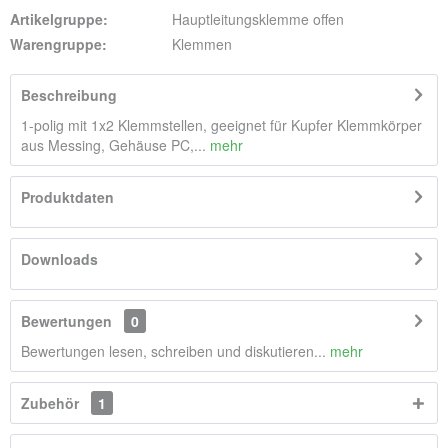
Artikelgruppe:
Hauptleitungsklemme offen
Warengruppe:
Klemmen
Beschreibung
1-polig mit 1x2 Klemmstellen, geeignet für Kupfer Klemmkörper
aus Messing, Gehäuse PC,...
mehr
Produktdaten
Downloads
Bewertungen
0
Bewertungen lesen, schreiben und diskutieren...
mehr
Zubehör
1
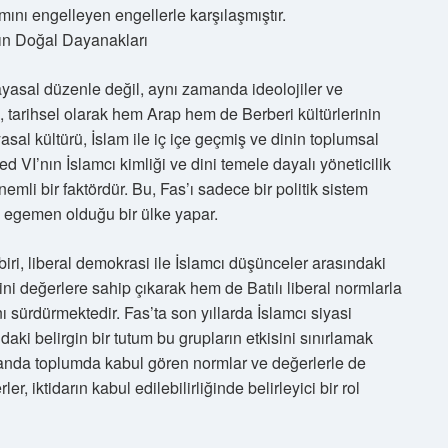
lımını engelleyen engellerle karşılaşmıştır.
arın Doğal Dayanakları
ayasal düzenle değil, aynı zamanda ideolojiler ve
 tarihsel olarak hem Arap hem de Berberi kültürlerinin
yasal kültürü, İslam ile iç içe geçmiş ve dinin toplumsal
 VI’nın İslamcı kimliği ve dini temele dayalı yöneticilik
emli bir faktördür. Bu, Fas’ı sadece bir politik sistem
de egemen olduğu bir ülke yapar.
biri, liberal demokrasi ile İslamcı düşünceler arasındaki
i değerlere sahip çıkarak hem de Batılı liberal normlarla
 sürdürmektedir. Fas’ta son yıllarda İslamcı siyasi
daki belirgin bir tutum bu grupların etkisini sınırlamak
anda toplumda kabul gören normlar ve değerlerle de
r, iktidarın kabul edilebilirliğinde belirleyici bir rol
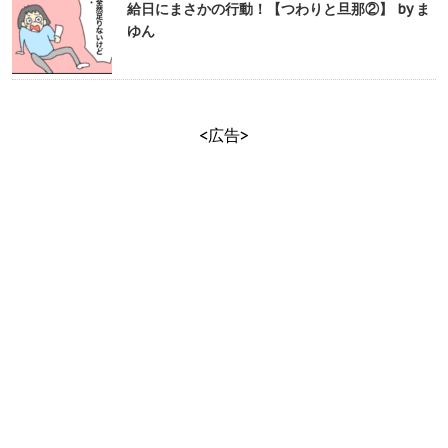
給日にまさかの行動！【つわりと旦那②】 by ま
ゆん
<広告>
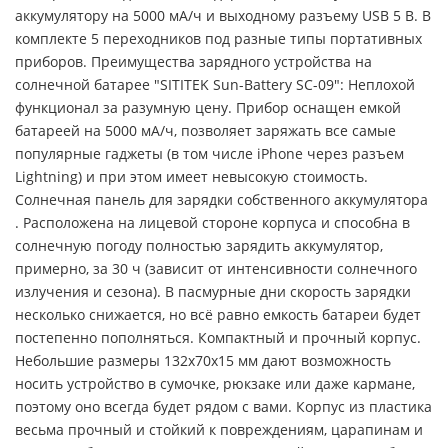
аккумулятору на 5000 мА/ч и выходному разъему USB 5 В. В
комплекте 5 переходников под разные типы портативных
приборов. Преимущества зарядного устройства на
солнечной батарее "SITITEK Sun-Battery SC-09": Неплохой
функционал за разумную цену. Прибор оснащен емкой
батареей на 5000 мА/ч, позволяет заряжать все самые
популярные гаджеты (в том числе iPhone через разъем
Lightning) и при этом имеет невысокую стоимость.
Солнечная панель для зарядки собственного аккумулятора
. Расположена на лицевой стороне корпуса и способна в
солнечную погоду полностью зарядить аккумулятор,
примерно, за 30 ч (зависит от интенсивности солнечного
излучения и сезона). В пасмурные дни скорость зарядки
несколько снижается, но всё равно емкость батареи будет
постепенно пополняться. Компактный и прочный корпус.
Небольшие размеры 132x70x15 мм дают возможность
носить устройство в сумочке, рюкзаке или даже кармане,
поэтому оно всегда будет рядом с вами. Корпус из пластика
весьма прочный и стойкий к повреждениям, царапинам и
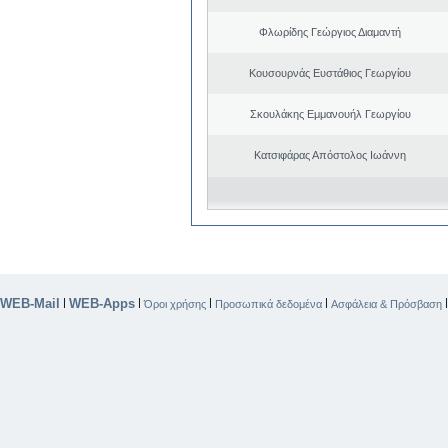
Φλωρίδης Γεώργιος Διαμαντή
Κουσουρνάς Ευστάθιος Γεωργίου
Σκουλάκης Εμμανουήλ Γεωργίου
Κατσιφάρας Απόστολος Ιωάννη
WEB-Mail
WEB-Apps
|
|
|
|
Όροι χρήσης
Προσωπικά δεδομένα
Ασφάλεια & Πρόσβαση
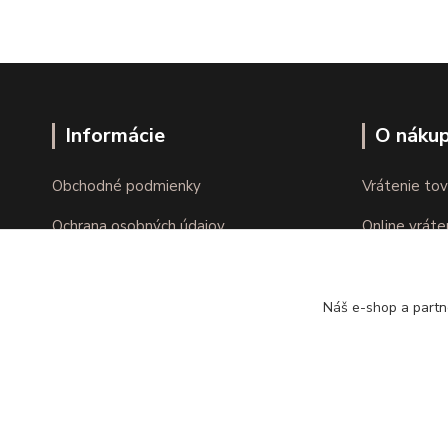
Informácie
O náku
Obchodné podmienky
Vrátenie tov
Ochrana osobných údajov
Online vráte
Kontakty
Reklamácie
Náš e-shop a partn
Copyright © kvalitnabielizen.sk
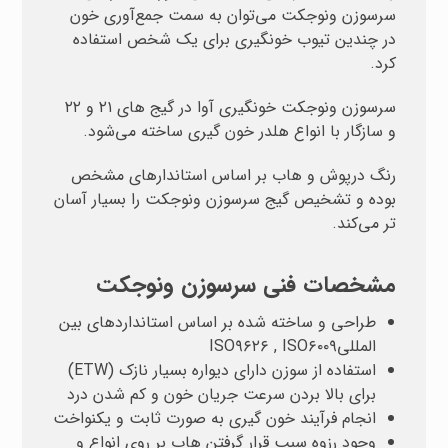
سرسوزن ونوجکت می‌توان به سمت جمع‌آوری خون
در چندين تیوب خونگیری برای یک شخص استفاده
کرد.
سرسوزن ونوجکت خونگیری آوا در گیج های ۲۱ و ۲۲
و سازگار با انواع هلدر خون گیری ساخته می
شود.
رنگ درپوش و هاب بر اساس استاندارهای مشخص
بوده و تشخیص گیج سرسوزن ونوجکت را بسیار آسان
تر می
کند.
مشخصات فنی سرسوزن ونوجکت
طراحی و ساخته شده بر اساس استانداردهای بین
المللی
ISO۹۶۲۶ , ISO۶۰۰۹
استفاده از سوزن دارای دیواره بسیار نازک (
ETW
)
برای بالا بردن سرعت جریان خون و کم شدن درد
انجام فرآیند خون گیری به صورت ثابت و یکنواخت
وجود رزوه سبب قرار گرفتن هاب بر روی انواع و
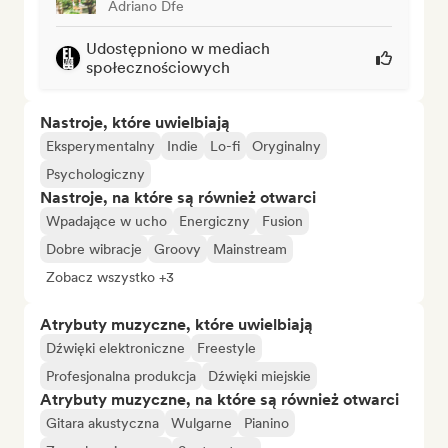
Adriano Dfe
Udostępniono w mediach
społecznościowych
Nastroje, które uwielbiają
Eksperymentalny
Indie
Lo-fi
Oryginalny
Psychologiczny
Nastroje, na które są również otwarci
Wpadające w ucho
Energiczny
Fusion
Dobre wibracje
Groovy
Mainstream
Zobacz wszystko +3
Atrybuty muzyczne, które uwielbiają
Dźwięki elektroniczne
Freestyle
Profesjonalna produkcja
Dźwięki miejskie
Atrybuty muzyczne, na które są również otwarci
Gitara akustyczna
Wulgarne
Pianino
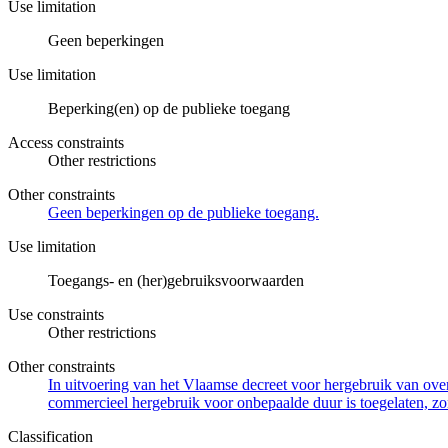
Use limitation
Geen beperkingen
Use limitation
Beperking(en) op de publieke toegang
Access constraints
Other restrictions
Other constraints
Geen beperkingen op de publieke toegang.
Use limitation
Toegangs- en (her)gebruiksvoorwaarden
Use constraints
Other restrictions
Other constraints
In uitvoering van het Vlaamse decreet voor hergebruik van overh
commercieel hergebruik voor onbepaalde duur is toegelaten, zo
Classification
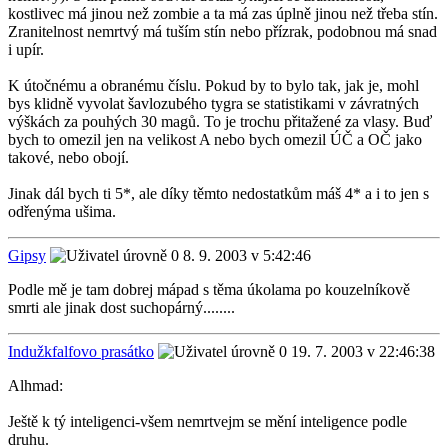
kostlivec má jinou než zombie a ta má zas úplně jinou než třeba stín.
Zranitelnost nemrtvý má tuším stín nebo přízrak, podobnou má snad
i upír.
K útočnému a obranému číslu. Pokud by to bylo tak, jak je, mohl
bys klidně vyvolat šavlozubého tygra se statistikami v závratných
výškách za pouhých 30 magů. To je trochu přitažené za vlasy. Buď
bych to omezil jen na velikost A nebo bych omezil ÚČ a OČ jako
takové, nebo obojí.
Jinak dál bych ti 5*, ale díky těmto nedostatkům máš 4* a i to jen s
odřenýma ušima.
Gipsy
8. 9. 2003 v 5:42:46
Podle mě je tam dobrej mápad s těma úkolama po kouzelníkově
smrti ale jinak dost suchopárný........
Indužkfalfovo prasátko
19. 7. 2003 v 22:46:38
Alhmad:
Ještě k tý inteligenci-všem nemrtvejm se mění inteligence podle
druhu.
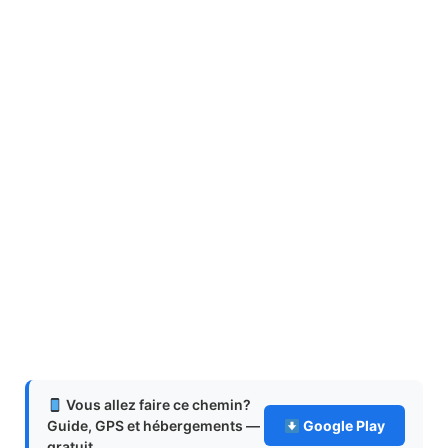
Vous allez faire ce chemin?
Guide, GPS et hébergements —
Google Play
gratuit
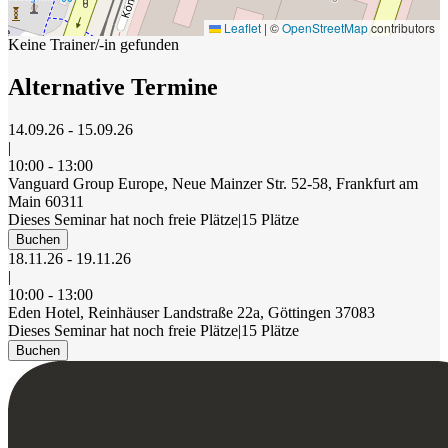
Leaflet
|
©
OpenStreetMap
contributors
Keine Trainer/-in gefunden
Alternative Termine
14.09.26 - 15.09.26
|
10:00 - 13:00
Vanguard Group Europe, Neue Mainzer Str. 52-58, Frankfurt am
Main 60311
Dieses Seminar hat noch freie Plätze
|
15 Plätze
Buchen
18.11.26 - 19.11.26
|
10:00 - 13:00
Eden Hotel, Reinhäuser Landstraße 22a, Göttingen 37083
Dieses Seminar hat noch freie Plätze
|
15 Plätze
Buchen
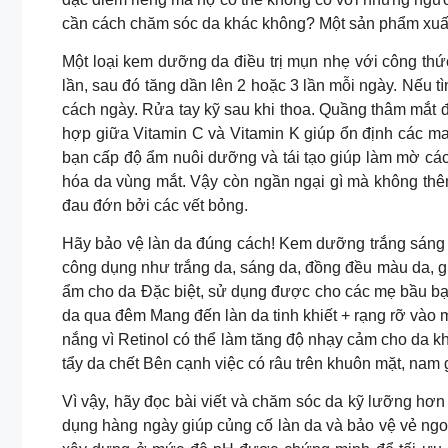
cần cách chăm sóc da khác không? Một sản phẩm xuất
Một loại kem dưỡng da điều trị mụn nhẹ với công th
lần, sau đó tăng dần lên 2 hoặc 3 lần mỗi ngày. Nếu 
cách ngày. Rửa tay kỹ sau khi thoa. Quầng thâm mắ
hợp giữa Vitamin C và Vitamin K giúp ổn định các mao
bạn cấp độ ẩm nuôi dưỡng và tái tạo giúp làm mờ các 
hóa da vùng mắt. Vậy còn ngần ngại gì mà không thêm
đau đớn bởi các vết bỏng.
Hãy bảo vệ làn da đúng cách! Kem dưỡng trắng sáng
công dụng như trắng da, sáng da, đồng đều màu da, gi
ẩm cho da Đặc biệt, sử dụng được cho các mẹ bầu bạn nhé! Re
da qua đêm Mang đến làn da tinh khiết + rạng rỡ
nắng vì Retinol có thể làm tăng độ nhạy cảm cho da kh
tẩy da chết Bên cạnh việc có râu trên khuôn mặt, nam g
Vì vậy, hãy đọc bài viết và chăm sóc da kỹ lưỡng hơ
dụng hàng ngày giúp củng cố làn da và bảo vệ vẻ ngoà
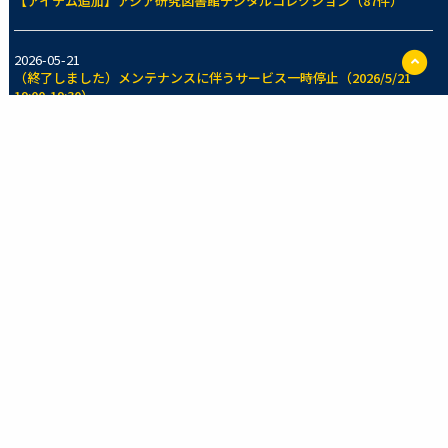
【アイテム追加】アジア研究図書館デジタルコレクション（87件）
ペ
2026-05-21
ー
（終了しました）メンテナンスに伴うサービス一時停止（2026/5/21
ジ
19:00-19:30）
TO
に
戻
2026-05-14
る
【アイテム追加】東京大学法学部法制史資料室所蔵コレクション（70
件）
一覧を見る
新着のコレクション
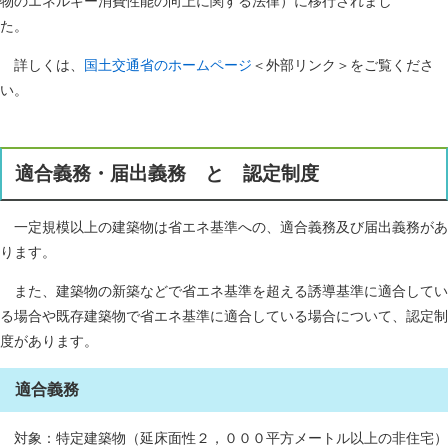
物のエネルギー消費性能の向上に関する法律）に移行されまし
た。
詳しくは、
国土交通省のホームページ
＜外部リンク＞をご覧くださ
い。
適合義務・届出義務 と 認定制度
一定規模以上の建築物は省エネ基準への、適合義務及び届出義務があ
ります。
また、建築物の新築などで省エネ基準を超える誘導基準に適合してい
る場合や既存建築物で省エネ基準に適合している場合について、認定制
度があります。
適合義務
対象：特定建築物（延床面性２，０００平方メートル以上の非住宅）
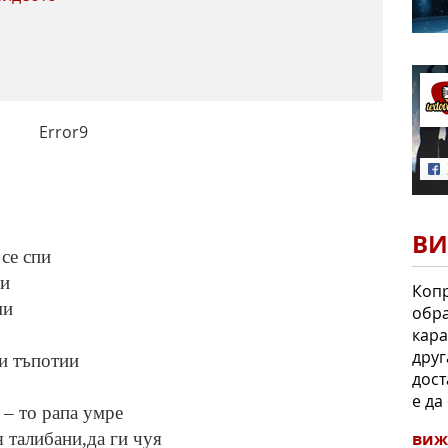
Error9
ВИ
се спи
ви
Копр
ми
обра
кара
друг
ви тъпотии
дост
е да 
 – то рапа умре
виж
 талибани,да ги чуя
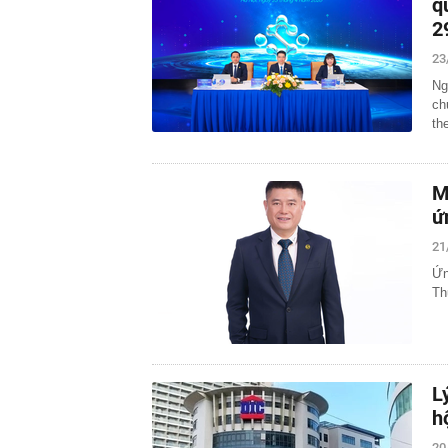
q
2
23
Ng
ch
th
M
ứ
21
Ứn
Th
L
h
20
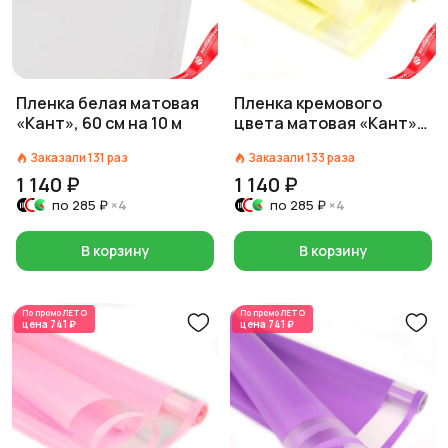
Пленка белая матовая
Пленка кремового
«Кант», 60 см на 10 м
цвета матовая «Кант»,
60 см на 10 м
Заказали
131
раз
Заказали
133
раза
1 140 ₽
1 140 ₽
по
285 ₽
×4
по
285 ₽
×4
В корзину
В корзину
По промо
ЛЕТО
По промо
ЛЕТО
цена
741 ₽
цена
741 ₽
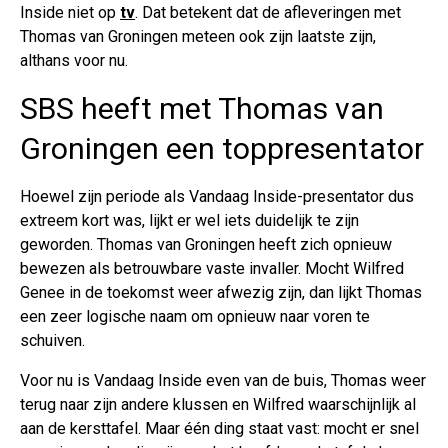
Inside niet op
tv
. Dat betekent dat de afleveringen met
Thomas van Groningen meteen ook zijn laatste zijn,
althans voor nu.
SBS heeft met Thomas van
Groningen een toppresentator
Hoewel zijn periode als Vandaag Inside-presentator dus
extreem kort was, lijkt er wel iets duidelijk te zijn
geworden. Thomas van Groningen heeft zich opnieuw
bewezen als betrouwbare vaste invaller. Mocht Wilfred
Genee in de toekomst weer afwezig zijn, dan lijkt Thomas
een zeer logische naam om opnieuw naar voren te
schuiven.
Voor nu is Vandaag Inside even van de buis, Thomas weer
terug naar zijn andere klussen en Wilfred waarschijnlijk al
aan de kersttafel. Maar één ding staat vast: mocht er snel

Work required:
Using the entries above, extract exactly the lines from the one that contains "Bewertungen lesen, schreiben" through the one that contains "de egemen olduğu bir ülke yapar.". Do not carry over any pictures.

Result below:
Bewertungen lesen, schreiben und diskutieren...
mehr
Zubehör
1
lımını engelleyen engellerle karşılaşmıştır.
arın Doğal Dayanakları
ayasal düzenle değil, aynı zamanda ideolojiler ve
 tarihsel olarak hem Arap hem de Berberi kültürlerinin
yasal kültürü, İslam ile iç içe geçmiş ve dinin toplumsal
 VI’nın İslamcı kimliği ve dini temele dayalı yöneticilik
emli bir faktördür. Bu, Fas’ı sadece bir politik sistem
de egemen olduğu bir ülke yapar.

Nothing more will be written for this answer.